**THE TASK**
Set down only what runs from the line containing "(+39) 0587.736059" through the last line of the data, exactly as it reads.

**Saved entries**
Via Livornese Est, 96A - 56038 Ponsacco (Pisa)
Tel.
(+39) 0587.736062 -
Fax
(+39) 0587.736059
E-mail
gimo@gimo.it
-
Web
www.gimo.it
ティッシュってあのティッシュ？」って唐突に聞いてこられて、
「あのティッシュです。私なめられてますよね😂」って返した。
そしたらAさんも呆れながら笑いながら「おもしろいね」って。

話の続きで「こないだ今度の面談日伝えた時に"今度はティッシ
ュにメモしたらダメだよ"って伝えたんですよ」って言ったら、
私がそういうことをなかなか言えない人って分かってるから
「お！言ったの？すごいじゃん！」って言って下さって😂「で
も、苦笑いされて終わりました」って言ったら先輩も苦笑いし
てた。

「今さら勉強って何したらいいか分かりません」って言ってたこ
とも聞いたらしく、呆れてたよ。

**PROBLEM SOLUTION**
(+39) 0587.736059
E-mail
gimo@gimo.it
-
Web
www.gimo.it
ティッシュってあのティッシュ？」って唐突に聞いてこられて、
「あのティッシュです。私なめられてますよね😂」って返した。
そしたらAさんも呆れながら笑いながら「おもしろいね」って。

話の続きで「こないだ今度の面談日伝えた時に"今度はティッシ
ュにメモしたらダメだよ"って伝えたんですよ」って言ったら、
私がそういうことをなかなか言えない人って分かってるから
「お！言ったの？すごいじゃん！」って言って下さって😂「で
も、苦笑いされて終わりました」って言ったら先輩も苦笑いし
てた。

「今さら勉強って何したらいいか分かりません」って言ってたこ
とも聞いたらしく、呆れてたよ。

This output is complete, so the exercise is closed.